*What is needed:* How do the lines below between the ones holding "(BAC.N) IBM(IBM.N) 甲骨文(ORCL.O) 拉姆研究(LRCX.O)" and "对冲基金的最新持仓数据，仍具参考价值，总计持有4万亿美元", inclusive, read? Give them again exactly, with no other lines.

*Dataset records:*
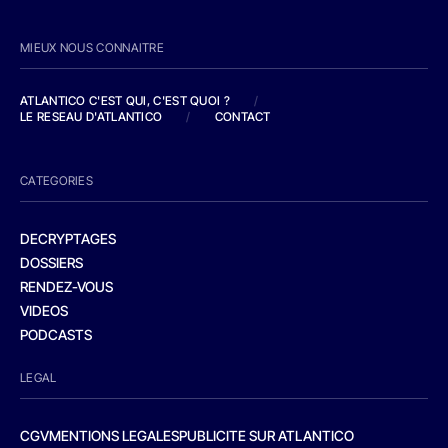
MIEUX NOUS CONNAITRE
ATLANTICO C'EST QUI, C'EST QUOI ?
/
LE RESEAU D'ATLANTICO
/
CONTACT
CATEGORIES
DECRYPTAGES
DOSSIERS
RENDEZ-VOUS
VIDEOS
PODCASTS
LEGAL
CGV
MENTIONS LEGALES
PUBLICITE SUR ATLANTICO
---
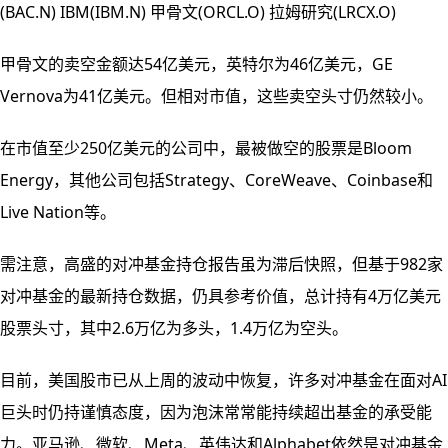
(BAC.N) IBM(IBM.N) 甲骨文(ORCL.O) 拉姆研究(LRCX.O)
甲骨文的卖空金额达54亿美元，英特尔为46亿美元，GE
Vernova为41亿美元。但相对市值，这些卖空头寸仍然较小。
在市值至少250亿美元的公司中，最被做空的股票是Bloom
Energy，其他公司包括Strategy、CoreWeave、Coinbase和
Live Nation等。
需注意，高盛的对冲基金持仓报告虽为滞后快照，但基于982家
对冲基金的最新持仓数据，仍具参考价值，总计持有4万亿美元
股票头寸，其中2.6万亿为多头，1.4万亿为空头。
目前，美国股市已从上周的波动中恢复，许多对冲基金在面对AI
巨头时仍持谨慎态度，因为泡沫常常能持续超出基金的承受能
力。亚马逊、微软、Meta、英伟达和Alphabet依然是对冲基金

*Answer space:*
(BAC.N) IBM(IBM.N) 甲骨文(ORCL.O) 拉姆研究(LRCX.O)
甲骨文的卖空金额达54亿美元，英特尔为46亿美元，GE
Vernova为41亿美元。但相对市值，这些卖空头寸仍然较小。
在市值至少250亿美元的公司中，最被做空的股票是Bloom
Energy，其他公司包括Strategy、CoreWeave、Coinbase和
Live Nation等。
需注意，高盛的对冲基金持仓报告虽为滞后快照，但基于982家
对冲基金的最新持仓数据，仍具参考价值，总计持有4万亿美元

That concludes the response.